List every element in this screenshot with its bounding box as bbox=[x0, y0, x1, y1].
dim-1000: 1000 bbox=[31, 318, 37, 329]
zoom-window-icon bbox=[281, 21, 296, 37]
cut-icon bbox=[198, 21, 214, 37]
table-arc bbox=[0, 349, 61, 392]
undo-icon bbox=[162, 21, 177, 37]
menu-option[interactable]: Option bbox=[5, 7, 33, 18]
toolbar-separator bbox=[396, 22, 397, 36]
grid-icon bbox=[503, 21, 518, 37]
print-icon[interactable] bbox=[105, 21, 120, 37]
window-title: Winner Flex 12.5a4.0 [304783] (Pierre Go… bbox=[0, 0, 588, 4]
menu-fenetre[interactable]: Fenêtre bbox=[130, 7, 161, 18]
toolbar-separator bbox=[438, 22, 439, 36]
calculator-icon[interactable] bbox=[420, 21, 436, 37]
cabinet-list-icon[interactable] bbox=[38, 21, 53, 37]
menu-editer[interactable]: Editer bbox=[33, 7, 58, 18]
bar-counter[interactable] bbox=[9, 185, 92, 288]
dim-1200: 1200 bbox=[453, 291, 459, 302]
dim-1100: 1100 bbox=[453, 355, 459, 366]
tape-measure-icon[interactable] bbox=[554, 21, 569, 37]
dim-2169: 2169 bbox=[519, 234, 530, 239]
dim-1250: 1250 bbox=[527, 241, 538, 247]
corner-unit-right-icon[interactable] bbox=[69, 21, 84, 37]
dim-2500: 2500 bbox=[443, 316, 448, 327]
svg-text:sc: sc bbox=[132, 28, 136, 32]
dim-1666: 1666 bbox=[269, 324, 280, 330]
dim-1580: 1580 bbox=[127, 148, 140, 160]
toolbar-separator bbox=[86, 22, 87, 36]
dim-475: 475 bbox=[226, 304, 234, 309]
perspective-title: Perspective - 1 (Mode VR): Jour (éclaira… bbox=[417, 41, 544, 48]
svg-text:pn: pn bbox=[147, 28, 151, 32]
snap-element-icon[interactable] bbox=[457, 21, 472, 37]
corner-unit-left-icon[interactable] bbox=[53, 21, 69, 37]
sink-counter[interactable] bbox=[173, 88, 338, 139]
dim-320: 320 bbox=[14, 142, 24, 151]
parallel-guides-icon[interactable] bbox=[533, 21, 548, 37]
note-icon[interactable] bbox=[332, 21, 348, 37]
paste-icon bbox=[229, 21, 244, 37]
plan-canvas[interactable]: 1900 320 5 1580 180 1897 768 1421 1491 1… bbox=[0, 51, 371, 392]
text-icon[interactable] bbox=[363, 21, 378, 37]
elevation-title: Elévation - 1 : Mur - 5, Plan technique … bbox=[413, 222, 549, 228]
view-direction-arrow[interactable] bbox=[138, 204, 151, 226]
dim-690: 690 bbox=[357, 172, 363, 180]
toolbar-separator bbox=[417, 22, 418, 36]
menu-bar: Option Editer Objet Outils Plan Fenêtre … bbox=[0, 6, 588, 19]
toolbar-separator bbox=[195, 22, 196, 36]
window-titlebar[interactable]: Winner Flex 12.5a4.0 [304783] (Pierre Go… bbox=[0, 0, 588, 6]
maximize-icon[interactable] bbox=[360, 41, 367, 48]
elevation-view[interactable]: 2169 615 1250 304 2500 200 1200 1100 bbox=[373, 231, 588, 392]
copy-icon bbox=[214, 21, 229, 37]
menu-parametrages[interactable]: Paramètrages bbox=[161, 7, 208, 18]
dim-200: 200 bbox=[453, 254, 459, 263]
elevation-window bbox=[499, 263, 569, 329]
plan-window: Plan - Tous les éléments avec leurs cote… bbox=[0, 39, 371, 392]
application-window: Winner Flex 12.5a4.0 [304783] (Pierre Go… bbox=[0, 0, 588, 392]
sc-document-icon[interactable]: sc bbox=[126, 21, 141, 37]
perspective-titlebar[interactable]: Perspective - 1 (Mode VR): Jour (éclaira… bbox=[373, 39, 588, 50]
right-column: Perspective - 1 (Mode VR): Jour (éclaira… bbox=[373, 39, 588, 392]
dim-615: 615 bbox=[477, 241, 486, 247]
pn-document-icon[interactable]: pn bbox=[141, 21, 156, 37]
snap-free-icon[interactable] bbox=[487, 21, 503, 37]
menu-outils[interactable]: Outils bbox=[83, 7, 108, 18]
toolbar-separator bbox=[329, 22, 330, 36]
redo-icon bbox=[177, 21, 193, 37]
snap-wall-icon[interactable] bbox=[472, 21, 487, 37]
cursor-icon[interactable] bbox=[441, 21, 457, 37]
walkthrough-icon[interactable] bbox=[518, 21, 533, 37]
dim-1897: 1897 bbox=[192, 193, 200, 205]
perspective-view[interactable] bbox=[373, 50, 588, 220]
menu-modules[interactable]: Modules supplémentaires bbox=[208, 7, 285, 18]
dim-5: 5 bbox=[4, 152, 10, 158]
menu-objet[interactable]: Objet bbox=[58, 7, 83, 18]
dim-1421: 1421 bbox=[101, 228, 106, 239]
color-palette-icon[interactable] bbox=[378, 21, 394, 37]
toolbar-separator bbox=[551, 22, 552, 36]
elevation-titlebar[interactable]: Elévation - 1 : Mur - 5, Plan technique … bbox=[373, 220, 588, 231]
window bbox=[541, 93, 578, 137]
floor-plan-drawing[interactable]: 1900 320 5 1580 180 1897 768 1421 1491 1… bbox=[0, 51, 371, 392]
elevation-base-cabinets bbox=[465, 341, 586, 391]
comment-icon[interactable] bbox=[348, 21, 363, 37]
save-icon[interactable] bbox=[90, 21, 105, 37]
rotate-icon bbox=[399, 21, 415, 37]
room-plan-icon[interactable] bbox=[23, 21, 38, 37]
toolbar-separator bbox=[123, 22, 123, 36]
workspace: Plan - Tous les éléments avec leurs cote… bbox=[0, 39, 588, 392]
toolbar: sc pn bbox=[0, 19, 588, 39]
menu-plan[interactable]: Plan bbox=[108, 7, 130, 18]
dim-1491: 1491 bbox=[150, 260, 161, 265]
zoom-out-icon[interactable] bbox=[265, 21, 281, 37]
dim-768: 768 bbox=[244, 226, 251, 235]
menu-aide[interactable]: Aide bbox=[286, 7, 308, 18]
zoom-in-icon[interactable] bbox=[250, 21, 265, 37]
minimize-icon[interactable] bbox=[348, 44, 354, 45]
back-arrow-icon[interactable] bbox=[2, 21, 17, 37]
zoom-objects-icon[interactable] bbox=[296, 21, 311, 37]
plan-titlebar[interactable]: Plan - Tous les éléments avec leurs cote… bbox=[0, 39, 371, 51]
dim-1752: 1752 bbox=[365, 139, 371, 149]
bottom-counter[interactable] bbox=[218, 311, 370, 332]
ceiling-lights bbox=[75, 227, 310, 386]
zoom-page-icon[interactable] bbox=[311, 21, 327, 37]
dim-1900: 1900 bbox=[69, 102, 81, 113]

□ □ □ □ □ □ □

- _Task objective_
Check every line above for the word "corner" and copy those that have it.

- _Task solution_
corner-unit-right-icon[interactable] bbox=[69, 21, 84, 37]
corner-unit-left-icon[interactable] bbox=[53, 21, 69, 37]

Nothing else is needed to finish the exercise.